Dr. Braunstein’s daughters said their father left no medical records with the family, and a doctor who purchased his practice said he was unaware of any documents related to Mr. Trump. Most detailed government medical records related to the draft no longer exist, according to the National Archives.

Two months later, the president’s former attorney Michael Cohen testified to federal lawmakers that Trump admitted to faking the injury. As the Military Times reported:

“Mr. Trump claimed [his medical deferment] was because of a bone spur, but when I asked for medical records, he gave me none and said there was no surgery,” Cohen told members of the House Oversight Committee. “He told me not to answer the specific questions by reporters but rather offer simply the fact that he received a medical deferment.

“He finished the conversation with the following comment: ‘You think I’m stupid, I wasn’t going to Vietnam.'”

Trump was further criticized following a September 2020 report in The Atlantic saying that he referred to dead U.S. soldiers as “losers” and “suckers.”
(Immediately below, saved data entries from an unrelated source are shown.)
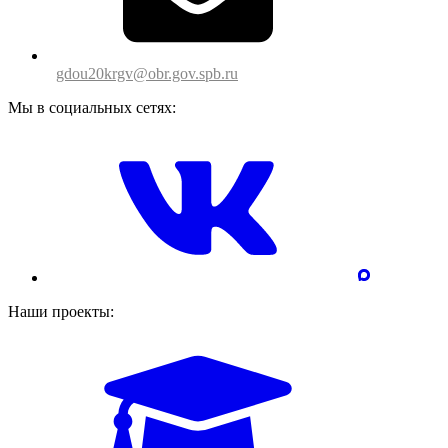
gdou20krgv@obr.gov.spb.ru
Мы в социальных сетях:
Наши проекты: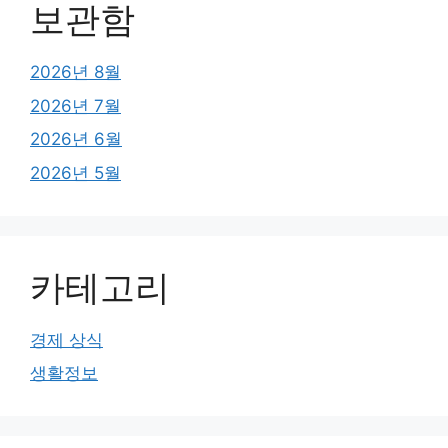
보관함
2026년 8월
2026년 7월
2026년 6월
2026년 5월
카테고리
경제 상식
생활정보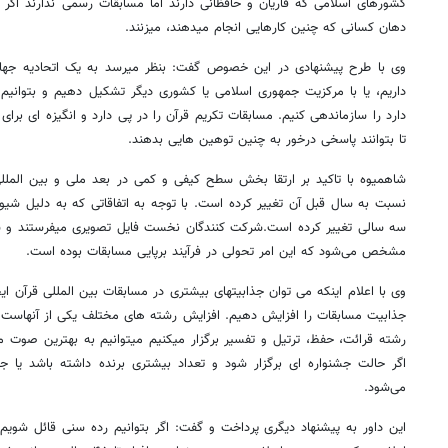
کشورهای اسلامی که قاریان و حافظانی دارند اما مسابقات رسمی ندارند اگر
دهان کسانی که چنین کارهایی انجام میدهند، میزنند.
وی با طرح پیشنهادی در این خصوص گفت: بنظر میرسد به یک اتحادیه جهانی 
داریم، یا با مرکزیت جمهوری اسلامی یا کشوری دیگر تشکیل دهیم و بتوانیم 
دارد را سازماندهی کنیم. مسابقات تکریم قرآن را در پی دارد و انگیزه ای برای
تا بتوانند پاسخی درخور به چنین توهین هایی بدهند.
شاهمیوه با تاکید بر ارتقا بخش سطح کیفی و کمی در بعد ملی و بین الملل
نسبت به سال قبل آن تغییر کرده است. با توجه به اتفاقاتی که به دلیل شیو
سه سالی تغییر کرده است.شرکت کنندگان نخست فایل تصویری میفرستند و س
مشخص می‌شود که این امر تحولی در فرآیند برپایی مسابقات بوده است.
وی با اعلام اینکه می توان جذابیتهای بیشتری در مسابقات بین المللی قرآن ای
جذابیت مسابقات را افزایش دهیم. افزایش رشته های مختلف یکی از آنهاست به
رشته قرائت، حفظ، ترتیل و تفسیر برگزار میکنیم میتوانیم به بهترین صوت م
اگر حالت جشنواره ای برگزار شود و تعداد بیشتری برنده داشته باشد یا جا
می‌شود.
این داور به پیشنهاد دیگری پرداخت و گفت: اگر بتوانیم رده سنی قائل شو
That same month, Trump was also criticized by Creedence Clearwater Revival singer/songwriter John Fogerty for using his song “Fortunate Son” — which took aim at the abuse of deferments by the rich to avoid serving in Vietnam.

“I find it confusing, I would say, that the president has chosen to use my song for his political rallies, when in fact it seems like he is probably the fortunate son,” Fogerty told Rolling Stone.